Benameur Jeanne « Profanes » (01.2013)
Auteur : Jeanne Benameur est une écrivain française née en 1952 à Ain M’lila en Algérie d’un père tunisien et d’une mère italienne. Elle vit à La Rochelle et consacre l’essentiel de son temps à l’écriture. Elle a étudié la philosophie et l’histoire de l’art.
Elle a écrit entre autres : Laver les ombres (2008) – Les Insurrections singulières (2011) – Profanes, (2012) – Vivre c’est risquer (2013) – Je vis sous l’œil du chien – suivi de L’Homme de longue peine, (2013), 48 p – Pas assez pour faire une femme (Actes Sud, coll. Babel, 2015) – Otages intimes (2015) 176 p. Prix du roman Version Fémina – L’Enfant qui (2017) – Ceux qui partent (2019) – La patience des traces (2022)

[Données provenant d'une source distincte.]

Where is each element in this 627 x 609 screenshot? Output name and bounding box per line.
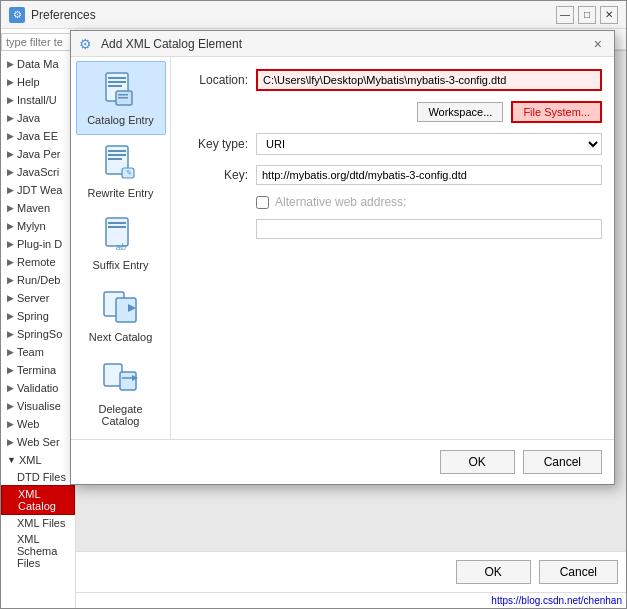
dialog-cancel-button[interactable]: Cancel xyxy=(523,450,602,474)
sidebar-item-web-ser[interactable]: ▶Web Ser xyxy=(1,433,75,451)
svg-rect-1 xyxy=(108,77,126,79)
sidebar-item-web[interactable]: ▶Web xyxy=(1,415,75,433)
filesystem-button[interactable]: File System... xyxy=(511,101,602,123)
location-row: Location: xyxy=(183,69,602,91)
sidebar-item-plugin[interactable]: ▶Plug-in D xyxy=(1,235,75,253)
delegate-catalog-icon-item[interactable]: Delegate Catalog xyxy=(76,351,166,435)
sidebar-item-terminal[interactable]: ▶Termina xyxy=(1,361,75,379)
sidebar-item-visualise[interactable]: ▶Visualise xyxy=(1,397,75,415)
form-panel: Location: Workspace... File System... Ke… xyxy=(171,57,614,439)
suffix-entry-icon: ab xyxy=(101,215,141,255)
sidebar-item-run[interactable]: ▶Run/Deb xyxy=(1,271,75,289)
suffix-entry-icon-item[interactable]: ab Suffix Entry xyxy=(76,207,166,279)
svg-rect-2 xyxy=(108,81,126,83)
icon-panel: Catalog Entry ✎ Rewrite Entry xyxy=(71,57,171,439)
location-label: Location: xyxy=(183,73,248,87)
svg-rect-18 xyxy=(116,298,136,322)
svg-rect-21 xyxy=(120,372,136,390)
keytype-select[interactable]: URI xyxy=(256,133,602,155)
rewrite-entry-label: Rewrite Entry xyxy=(87,187,153,199)
next-catalog-icon xyxy=(101,287,141,327)
dialog-body: Catalog Entry ✎ Rewrite Entry xyxy=(71,57,614,439)
keytype-label: Key type: xyxy=(183,137,248,151)
sidebar-item-java-per[interactable]: ▶Java Per xyxy=(1,145,75,163)
svg-text:ab: ab xyxy=(116,242,126,252)
alt-web-input[interactable] xyxy=(256,219,602,239)
sidebar-item-maven[interactable]: ▶Maven xyxy=(1,199,75,217)
sidebar-item-xml[interactable]: ▼XML xyxy=(1,451,75,469)
sidebar-item-install[interactable]: ▶Install/U xyxy=(1,91,75,109)
file-buttons-row: Workspace... File System... xyxy=(183,101,602,123)
filter-input[interactable] xyxy=(1,33,75,51)
dialog-ok-button[interactable]: OK xyxy=(440,450,515,474)
sidebar-item-javascript[interactable]: ▶JavaScri xyxy=(1,163,75,181)
sidebar-item-spring[interactable]: ▶Spring xyxy=(1,307,75,325)
keytype-row: Key type: URI xyxy=(183,133,602,155)
preferences-title: Preferences xyxy=(31,8,96,22)
sidebar-item-java[interactable]: ▶Java xyxy=(1,109,75,127)
key-row: Key: xyxy=(183,165,602,185)
svg-rect-10 xyxy=(108,158,122,160)
sidebar-subitem-xml-schema[interactable]: XML Schema Files xyxy=(1,531,75,571)
rewrite-entry-icon: ✎ xyxy=(101,143,141,183)
sidebar-item-team[interactable]: ▶Team xyxy=(1,343,75,361)
dialog-titlebar: ⚙ Add XML Catalog Element × xyxy=(71,31,614,57)
suffix-entry-label: Suffix Entry xyxy=(92,259,148,271)
workspace-button[interactable]: Workspace... xyxy=(417,102,503,122)
svg-rect-9 xyxy=(108,154,126,156)
alt-web-label: Alternative web address: xyxy=(275,195,406,209)
sidebar: ▶Data Ma ▶Help ▶Install/U ▶Java ▶Java EE… xyxy=(1,29,76,608)
catalog-entry-label: Catalog Entry xyxy=(87,114,154,126)
svg-rect-14 xyxy=(108,222,126,224)
sidebar-item-help[interactable]: ▶Help xyxy=(1,73,75,91)
dialog-close-button[interactable]: × xyxy=(590,36,606,52)
svg-text:✎: ✎ xyxy=(126,169,132,176)
sidebar-item-java-ee[interactable]: ▶Java EE xyxy=(1,127,75,145)
key-input[interactable] xyxy=(256,165,602,185)
svg-rect-3 xyxy=(108,85,122,87)
key-label: Key: xyxy=(183,168,248,182)
sidebar-item-springso[interactable]: ▶SpringSo xyxy=(1,325,75,343)
catalog-entry-icon-item[interactable]: Catalog Entry xyxy=(76,61,166,135)
svg-rect-8 xyxy=(108,150,126,152)
dialog-title: Add XML Catalog Element xyxy=(101,37,242,51)
rewrite-entry-icon-item[interactable]: ✎ Rewrite Entry xyxy=(76,135,166,207)
sidebar-subitem-xml-files[interactable]: XML Files xyxy=(1,515,75,531)
delegate-catalog-label: Delegate Catalog xyxy=(80,403,162,427)
ok-button[interactable]: OK xyxy=(456,560,531,584)
dialog-buttons: OK Cancel xyxy=(71,439,614,484)
sidebar-item-server[interactable]: ▶Server xyxy=(1,289,75,307)
preferences-icon: ⚙ xyxy=(9,7,25,23)
preferences-titlebar: ⚙ Preferences — □ ✕ xyxy=(1,1,626,29)
alt-web-checkbox[interactable] xyxy=(256,196,269,209)
close-button[interactable]: ✕ xyxy=(600,6,618,24)
svg-rect-5 xyxy=(118,94,128,96)
sidebar-item-jdt[interactable]: ▶JDT Wea xyxy=(1,181,75,199)
sidebar-subitem-xml-catalog[interactable]: XML Catalog xyxy=(1,485,75,515)
sidebar-item-data-ma[interactable]: ▶Data Ma xyxy=(1,55,75,73)
dialog-icon: ⚙ xyxy=(79,36,95,52)
next-catalog-label: Next Catalog xyxy=(89,331,153,343)
svg-rect-6 xyxy=(118,97,128,99)
cancel-button[interactable]: Cancel xyxy=(539,560,618,584)
minimize-button[interactable]: — xyxy=(556,6,574,24)
next-catalog-icon-item[interactable]: Next Catalog xyxy=(76,279,166,351)
maximize-button[interactable]: □ xyxy=(578,6,596,24)
add-xml-catalog-dialog: ⚙ Add XML Catalog Element × xyxy=(70,30,615,485)
catalog-entry-icon xyxy=(101,70,141,110)
sidebar-item-remote[interactable]: ▶Remote xyxy=(1,253,75,271)
alt-web-row: Alternative web address: xyxy=(183,195,602,209)
svg-rect-15 xyxy=(108,226,126,228)
sidebar-subitem-dtd[interactable]: DTD Files xyxy=(1,469,75,485)
sidebar-item-mylyn[interactable]: ▶Mylyn xyxy=(1,217,75,235)
location-input[interactable] xyxy=(256,69,602,91)
url-bar: https://blog.csdn.net/chenhan xyxy=(76,592,626,608)
bottom-buttons: OK Cancel xyxy=(76,551,626,592)
sidebar-item-validation[interactable]: ▶Validatio xyxy=(1,379,75,397)
delegate-catalog-icon xyxy=(101,359,141,399)
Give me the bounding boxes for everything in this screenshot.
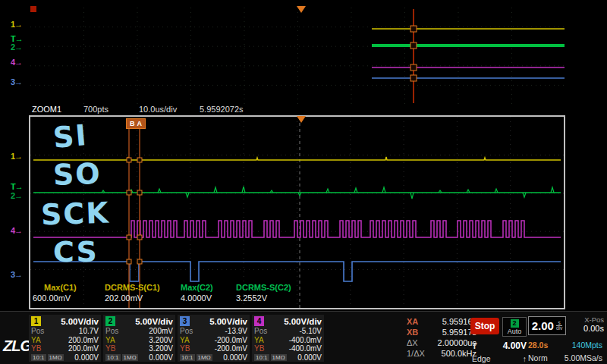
- channel2-ya-label: YA: [105, 336, 115, 344]
- channel2-badge: 2: [105, 316, 115, 326]
- cursor-freq-value: 500.0kHz: [431, 349, 476, 358]
- zoom-timebase[interactable]: 10.0us/div: [139, 105, 177, 114]
- timebase-unit-den: div: [556, 326, 562, 331]
- status-bar: ZLG® 1 5.00V/div Pos10.7V YA200.0mV YB20…: [0, 311, 607, 364]
- xpos-label: X-Pos: [568, 315, 604, 324]
- zoom-ch4-position-marker[interactable]: 4→: [11, 226, 29, 235]
- zoom-ch3-position-marker[interactable]: 3→: [11, 270, 29, 279]
- cursor-b-label: B: [130, 120, 135, 127]
- cursor-xa-label: XA: [407, 317, 431, 326]
- cursor-xb-value: 5.95917s: [431, 328, 476, 337]
- channel4-offset-value: 0.000V: [297, 353, 322, 362]
- channel3-yb-label: YB: [180, 344, 190, 353]
- channel1-badge: 1: [31, 316, 41, 326]
- run-stop-button[interactable]: Stop: [470, 318, 499, 334]
- zoom-waveform-canvas: [30, 117, 564, 308]
- channel3-impedance-badge: 1MΩ: [197, 354, 212, 361]
- cursor-xb-label: XB: [407, 328, 431, 337]
- channel4-impedance-badge: 1MΩ: [271, 354, 287, 361]
- channel2-pos-value: 200mV: [149, 327, 173, 335]
- trigger-type-readout[interactable]: Edge ↑: [472, 354, 527, 363]
- cursor-freq-label: 1/ΔX: [407, 349, 431, 358]
- channel2-yb-value: 3.200V: [149, 344, 173, 353]
- channel4-ya-value: -400.0mV: [289, 336, 322, 344]
- channel1-scale: 5.00V/div: [61, 317, 99, 326]
- trigger-position-marker[interactable]: [297, 6, 306, 13]
- main-waveform-canvas: [30, 8, 565, 105]
- channel1-offset-value: 0.000V: [74, 353, 99, 362]
- measurement-value: 4.0000V: [181, 293, 212, 303]
- channel3-scale: 5.00V/div: [209, 317, 247, 326]
- channel4-scale: 5.00V/div: [284, 317, 322, 326]
- channel3-pos-label: Pos: [180, 327, 193, 335]
- measurement-label: DCRMS-S(C2): [236, 283, 291, 292]
- measurement-value: 600.00mV: [33, 293, 71, 303]
- zoom-position[interactable]: 5.9592072s: [200, 105, 244, 114]
- zoom-name: ZOOM1: [32, 105, 61, 114]
- zoom-ch2-position-marker[interactable]: 2→: [11, 191, 29, 200]
- measurement-label: Max(C2): [181, 283, 213, 292]
- channel4-settings[interactable]: 4 5.00V/div Pos-5.10V YA-400.0mV YB-400.…: [252, 315, 324, 362]
- measurement-label: DCRMS-S(C1): [105, 283, 160, 292]
- cursor-dx-label: ΔX: [407, 338, 431, 347]
- trigger-level-value: 4.00V: [503, 340, 527, 351]
- channel4-pos-label: Pos: [254, 327, 267, 335]
- channel3-yb-value: -200.0mV: [215, 344, 247, 353]
- trigger-level-readout[interactable]: T 4.00V: [472, 340, 527, 351]
- channel1-ya-value: 200.0mV: [68, 336, 99, 344]
- channel2-pos-label: Pos: [105, 327, 118, 335]
- trigger-source-box[interactable]: 2 Auto: [502, 317, 527, 337]
- channel4-probe-badge: 10:1: [254, 354, 269, 361]
- channel1-probe-badge: 10:1: [31, 354, 46, 361]
- zoom-ch1-position-marker[interactable]: 1→: [11, 152, 29, 161]
- channel4-badge: 4: [254, 316, 264, 326]
- channel3-badge: 3: [180, 316, 190, 326]
- zoom-trigger-position-marker[interactable]: [297, 116, 306, 123]
- cursor-readout: XA5.95916s XB5.95917s ΔX2.00000us 1/ΔX50…: [407, 316, 476, 359]
- zoom-trigger-level-marker[interactable]: T→: [11, 182, 29, 191]
- channel1-yb-label: YB: [31, 344, 41, 353]
- annotation-cs: CS: [53, 235, 99, 268]
- channel3-ya-label: YA: [180, 336, 190, 344]
- record-info: 28.0s 140Mpts: [528, 340, 602, 350]
- cursor-ba-handle[interactable]: B A: [126, 118, 146, 129]
- annotation-si: SI: [52, 118, 89, 155]
- acquisition-mode: Norm: [528, 353, 548, 362]
- ch1-position-marker[interactable]: 1→: [11, 20, 29, 29]
- channel2-offset-value: 0.000V: [149, 353, 173, 362]
- channel1-impedance-badge: 1MΩ: [48, 354, 64, 361]
- channel1-pos-value: 10.7V: [79, 327, 99, 335]
- timebase-value: 2.00: [532, 319, 554, 332]
- channel2-yb-label: YB: [105, 344, 115, 353]
- record-length: 28.0s: [528, 340, 548, 350]
- cursor-dx-value: 2.00000us: [431, 338, 476, 347]
- channel3-offset-value: 0.000V: [223, 353, 247, 362]
- ch4-position-marker[interactable]: 4→: [11, 58, 29, 67]
- timebase-box[interactable]: 2.00 s div: [528, 316, 566, 335]
- zoom-window: B A SI SO SCK CS Max(C1) DCRMS-S(C1) Max…: [29, 115, 565, 309]
- channel2-probe-badge: 10:1: [105, 354, 121, 361]
- main-waveform-view: [30, 8, 565, 105]
- ch3-position-marker[interactable]: 3→: [11, 77, 29, 86]
- measurement-value: 3.2552V: [236, 293, 267, 303]
- ch2-position-marker[interactable]: 2→: [11, 42, 29, 52]
- channel2-scale: 5.00V/div: [135, 317, 173, 326]
- brand-name: ZLG: [3, 337, 31, 354]
- sample-rate: 5.00MSa/s: [565, 353, 602, 362]
- channel3-ya-value: -200.0mV: [215, 336, 247, 344]
- trigger-mode: Auto: [508, 328, 522, 335]
- channel3-settings[interactable]: 3 5.00V/div Pos-13.9V YA-200.0mV YB-200.…: [178, 315, 250, 362]
- cursor-a-label: A: [137, 120, 143, 127]
- channel1-settings[interactable]: 1 5.00V/div Pos10.7V YA200.0mV YB200.0mV…: [29, 315, 101, 362]
- channel2-settings[interactable]: 2 5.00V/div Pos200mV YA3.200V YB3.200V 1…: [103, 315, 175, 362]
- annotation-sck: SCK: [40, 196, 110, 231]
- channel1-yb-value: 200.0mV: [68, 344, 99, 353]
- channel4-yb-label: YB: [254, 344, 264, 353]
- acquisition-info: Norm 5.00MSa/s: [528, 353, 602, 362]
- oscilloscope-screen: 1→ T→ 2→ 4→ 3→ ZOOM1 700pts 10.0us/div 5…: [0, 0, 607, 364]
- xpos-readout[interactable]: X-Pos 0.00s: [568, 315, 604, 333]
- channel1-pos-label: Pos: [31, 327, 44, 335]
- channel1-ya-label: YA: [31, 336, 41, 344]
- trigger-type: Edge: [472, 354, 491, 363]
- trigger-source-badge: 2: [511, 319, 519, 328]
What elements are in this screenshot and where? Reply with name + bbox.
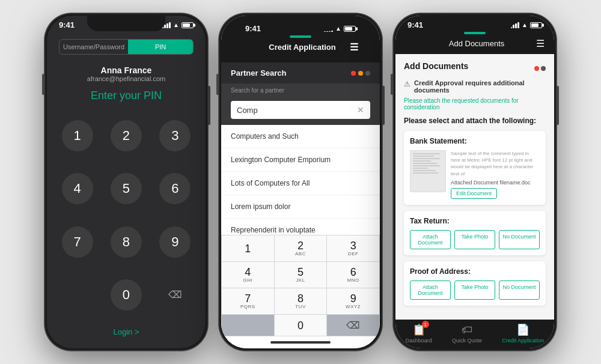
bank-statement-body: Sample text of the comment typed in here… xyxy=(410,150,540,199)
tab-username-password[interactable]: Username/Password xyxy=(59,40,128,54)
result-4[interactable]: Reprehenderit in voluptate xyxy=(221,219,380,235)
tax-return-card: Tax Return: Attach Document Take Photo N… xyxy=(404,211,546,255)
notch-1 xyxy=(87,16,165,31)
pin-prompt: Enter your PIN xyxy=(47,89,206,102)
key-5[interactable]: 5 xyxy=(102,162,150,215)
menu-icon-2[interactable]: ☰ xyxy=(350,41,358,53)
dashboard-badge: 1 xyxy=(422,321,429,328)
page-title-3: Add Documents xyxy=(404,61,468,71)
header-title-3: Add Documents xyxy=(449,39,505,48)
battery-icon-1 xyxy=(182,22,194,28)
phone3-content: Add Documents ⚠ Credit Approval requires… xyxy=(395,54,554,320)
result-0[interactable]: Computers and Such xyxy=(221,125,380,148)
phone-3: 9:41 ▲ xyxy=(394,14,556,350)
edit-document-button[interactable]: Edit Document xyxy=(451,188,497,199)
dot-gray xyxy=(365,71,370,76)
add-documents-screen: 9:41 ▲ xyxy=(395,16,554,348)
nav-credit-application[interactable]: 📄 Credit Application xyxy=(502,323,544,344)
notch-2 xyxy=(261,16,340,31)
key-empty-left xyxy=(53,268,102,321)
proof-photo-button[interactable]: Take Photo xyxy=(454,281,495,300)
p2-key-special-left[interactable] xyxy=(222,315,274,336)
tax-attach-button[interactable]: Attach Document xyxy=(410,230,451,249)
key-9[interactable]: 9 xyxy=(151,216,200,268)
p2-key-5[interactable]: 5 JKL xyxy=(275,262,327,288)
result-1[interactable]: Lexington Computer Emporium xyxy=(221,148,380,172)
phone-1-screen: 9:41 ▲ xyxy=(47,16,206,348)
p2-key-9[interactable]: 9 WXYZ xyxy=(327,288,379,314)
key-7[interactable]: 7 xyxy=(53,216,102,268)
login-link[interactable]: Login > xyxy=(47,321,206,342)
nav-quick-quote[interactable]: 🏷 Quick Quote xyxy=(452,324,482,344)
p2-key-8[interactable]: 8 TUV xyxy=(275,288,327,314)
pin-keypad: 1 2 3 4 5 6 7 8 9 0 ⌫ xyxy=(47,109,206,321)
partner-search-screen: 9:41 ▲ xyxy=(221,16,380,348)
p2-key-6[interactable]: 6 MNO xyxy=(327,262,379,288)
bank-statement-card: Bank Statement: xyxy=(404,131,546,205)
key-0[interactable]: 0 xyxy=(102,268,150,321)
credit-application-icon: 📄 xyxy=(516,323,529,336)
partner-search-header: Partner Search xyxy=(221,62,380,83)
key-backspace[interactable]: ⌫ xyxy=(151,268,200,321)
p2-key-1[interactable]: 1 xyxy=(222,235,274,261)
attached-label: Attached Document filename.doc xyxy=(451,180,540,186)
status-icons-3: ▲ xyxy=(510,22,542,28)
wifi-icon-3: ▲ xyxy=(522,22,528,28)
p2-key-2[interactable]: 2 ABC xyxy=(275,235,327,261)
key-6[interactable]: 6 xyxy=(151,162,200,215)
p2-key-4[interactable]: 4 GHI xyxy=(222,262,274,288)
proof-address-buttons: Attach Document Take Photo No Document xyxy=(410,281,540,300)
proof-nodoc-button[interactable]: No Document xyxy=(499,281,540,300)
pin-screen: 9:41 ▲ xyxy=(47,16,206,348)
status-icons-1: ▲ xyxy=(162,22,194,28)
phone-2-screen: 9:41 ▲ xyxy=(221,16,380,348)
status-dot-red xyxy=(534,66,539,71)
phone2-keypad: 1 2 ABC 3 DEF 4 GHI xyxy=(221,235,380,336)
quick-quote-icon: 🏷 xyxy=(462,324,472,336)
username-label: Anna France xyxy=(47,65,206,75)
quick-quote-label: Quick Quote xyxy=(452,338,482,344)
proof-of-address-card: Proof of Address: Attach Document Take P… xyxy=(404,261,546,306)
battery-icon-2 xyxy=(344,26,356,32)
key-3[interactable]: 3 xyxy=(151,109,200,162)
bank-statement-thumbnail xyxy=(410,150,446,192)
tax-return-buttons: Attach Document Take Photo No Document xyxy=(410,230,540,249)
dashboard-label: Dashboard xyxy=(406,338,432,344)
nav-dashboard[interactable]: 📋 1 Dashboard xyxy=(406,323,432,344)
key-4[interactable]: 4 xyxy=(53,162,102,215)
p2-key-backspace[interactable]: ⌫ xyxy=(327,315,379,336)
warning-icon: ⚠ xyxy=(404,80,410,88)
tax-photo-button[interactable]: Take Photo xyxy=(454,230,495,249)
key-1[interactable]: 1 xyxy=(53,109,102,162)
search-field[interactable]: Comp ✕ xyxy=(231,101,370,119)
green-bar xyxy=(290,35,311,38)
time-3: 9:41 xyxy=(407,20,423,29)
search-results: Computers and Such Lexington Computer Em… xyxy=(221,125,380,235)
p2-key-0[interactable]: 0 xyxy=(275,315,327,336)
key-8[interactable]: 8 xyxy=(102,216,150,268)
tax-return-title: Tax Return: xyxy=(410,217,540,225)
alert-subtext: Please attach the requested documents fo… xyxy=(404,97,546,111)
dot-red xyxy=(351,71,356,76)
tab-pin[interactable]: PIN xyxy=(128,40,193,54)
p2-key-7[interactable]: 7 PQRS xyxy=(222,288,274,314)
proof-attach-button[interactable]: Attach Document xyxy=(410,281,451,300)
p2-key-3[interactable]: 3 DEF xyxy=(327,235,379,261)
header-title-2: Credit Application xyxy=(269,43,335,52)
pin-tabs: Username/Password PIN xyxy=(59,39,194,55)
select-text: Please select and attach the following: xyxy=(404,117,546,125)
user-info: Anna France afrance@hpefinancial.com xyxy=(47,65,206,82)
proof-address-title: Proof of Address: xyxy=(410,267,540,276)
result-2[interactable]: Lots of Computers for All xyxy=(221,172,380,195)
tax-nodoc-button[interactable]: No Document xyxy=(499,230,540,249)
result-3[interactable]: Lorem ipsum dolor xyxy=(221,195,380,219)
credit-application-label: Credit Application xyxy=(502,338,544,344)
key-2[interactable]: 2 xyxy=(102,109,150,162)
wifi-icon-1: ▲ xyxy=(173,22,179,28)
user-email: afrance@hpefinancial.com xyxy=(47,75,206,82)
notch-3 xyxy=(436,16,514,31)
menu-icon-3[interactable]: ☰ xyxy=(536,38,545,49)
bank-statement-right: Sample text of the comment typed in here… xyxy=(451,150,540,199)
home-indicator-2 xyxy=(270,341,331,344)
search-clear-icon[interactable]: ✕ xyxy=(357,105,364,115)
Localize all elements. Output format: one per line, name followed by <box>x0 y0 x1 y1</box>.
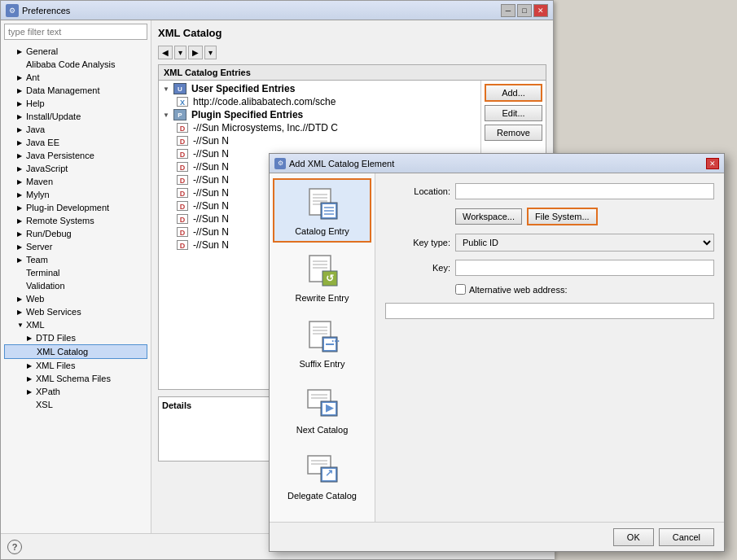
delegate-catalog-label: Delegate Catalog <box>287 491 357 501</box>
rewrite-entry-label: Rewrite Entry <box>295 293 349 303</box>
suffix-entry-svg: ... <box>305 319 340 355</box>
icon-item-delegate-catalog[interactable]: ↗ Delegate Catalog <box>273 444 371 506</box>
location-label: Location: <box>385 186 450 196</box>
svg-text:↺: ↺ <box>326 273 334 284</box>
key-type-select[interactable]: Public ID System ID URI <box>455 234 714 252</box>
key-label: Key: <box>385 263 450 273</box>
alt-web-input[interactable] <box>385 303 714 319</box>
rewrite-entry-icon-img: ↺ <box>303 252 342 291</box>
dialog-icon: ⚙ <box>274 158 286 169</box>
catalog-entry-icon-img <box>303 185 342 224</box>
alt-web-row: Alternative web address: <box>385 284 714 295</box>
add-xml-catalog-dialog: ⚙ Add XML Catalog Element ✕ <box>269 153 725 552</box>
delegate-catalog-icon-img: ↗ <box>303 449 342 488</box>
delegate-catalog-svg: ↗ <box>305 451 340 487</box>
svg-text:...: ... <box>331 333 340 344</box>
file-system-button[interactable]: File System... <box>527 208 598 225</box>
key-type-label: Key type: <box>385 238 450 247</box>
rewrite-entry-svg: ↺ <box>305 253 340 289</box>
key-input[interactable] <box>455 260 714 276</box>
dialog-body: Catalog Entry ↺ <box>270 173 724 522</box>
suffix-entry-label: Suffix Entry <box>299 359 344 369</box>
icon-panel: Catalog Entry ↺ <box>270 173 375 522</box>
dialog-overlay: ⚙ Add XML Catalog Element ✕ <box>0 0 737 560</box>
next-catalog-svg: ▶ <box>305 385 340 421</box>
svg-text:↗: ↗ <box>325 467 333 479</box>
dialog-title: Add XML Catalog Element <box>289 159 706 168</box>
icon-item-suffix-entry[interactable]: ... Suffix Entry <box>273 312 371 374</box>
dialog-bottom: OK Cancel <box>270 522 724 551</box>
icon-item-rewrite-entry[interactable]: ↺ Rewrite Entry <box>273 246 371 308</box>
icon-item-catalog-entry[interactable]: Catalog Entry <box>273 178 371 243</box>
next-catalog-icon-img: ▶ <box>303 383 342 422</box>
ok-button[interactable]: OK <box>613 528 654 546</box>
catalog-entry-label: Catalog Entry <box>295 226 349 236</box>
workspace-button[interactable]: Workspace... <box>455 208 522 225</box>
alt-web-label: Alternative web address: <box>469 285 567 295</box>
cancel-button[interactable]: Cancel <box>659 528 714 546</box>
location-input[interactable] <box>455 183 714 199</box>
suffix-entry-icon-img: ... <box>303 317 342 357</box>
location-buttons-row: Workspace... File System... <box>385 208 714 225</box>
dialog-close-button[interactable]: ✕ <box>706 158 719 169</box>
key-row: Key: <box>385 260 714 276</box>
icon-item-next-catalog[interactable]: ▶ Next Catalog <box>273 378 371 440</box>
form-panel: Location: Workspace... File System... Ke… <box>375 173 724 522</box>
key-type-row: Key type: Public ID System ID URI <box>385 234 714 252</box>
dialog-titlebar: ⚙ Add XML Catalog Element ✕ <box>270 154 724 173</box>
alt-web-checkbox[interactable] <box>455 284 466 295</box>
next-catalog-label: Next Catalog <box>296 425 349 435</box>
catalog-entry-svg <box>305 186 340 222</box>
location-row: Location: <box>385 183 714 199</box>
svg-text:▶: ▶ <box>325 402 333 413</box>
alt-web-input-row <box>385 303 714 319</box>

Résumé : Ils sont quatre, ils ne se connaissent pas mais ils vont rythmer la vie du docteur Octave Lassalle qui les a soigneusement choisis comme on compose une équipe – comme avant autour de la table d’opération, mais cette fois-ci c’est sa propre peau qu’il sauve, sa propre sortie qu’il prépare. Cette improbable communauté progressivement tissée de liens aussi puissants qu’inattendus s’apprête à franchir un seuil, celui des blessures secrètes. Un hymne à la vie et un plaidoyer pour la seule foi qui vaille : celle de l’homme en l’homme.(Le Grand Prix RTL-Lire 2013) – Paru chez Babel
Mon avis : un vrai bijou. Tout en finesse, en sensibilité. Un vieil homme engage quatre solitudes pour l’accompagner au crépuscule de sa vie. Des liens vont se tisser. On pénètre au pays du passé, des regrets, des remords, de la solitude, du repli sur soi, des non-dits. 5 personnages qui sont bloqués dans leur parcours de vie, des jeunes et des moins jeunes. Ils vont se croiser et petit à petit, leurs vies vont s’éclairer. Mais ce cheminement vers une fin de vie est tout sauf triste. Nous sommes à la porte du temple de la vie, de la mort, aux frontières du sacré, nous les profanes ; nous pénétrons dans un monde qui fera référence aux croyances des anciens égyptiens à travers les portraits du Fayoum, nous effleurerons la religion…. 5 solitudes se côtoient, toutes différentes, qui ne savent pas à quoi se raccrocher. Le doute qui les habite finira-t-il par se transformer en espoir ? Au travers de la peinture, de la danse, des mots (la poésie des haïkus), du rapport à la nature les personnages vont se révéler. Se révèlera aussi la raison de la solitude de cet homme et ce qu’elle cache.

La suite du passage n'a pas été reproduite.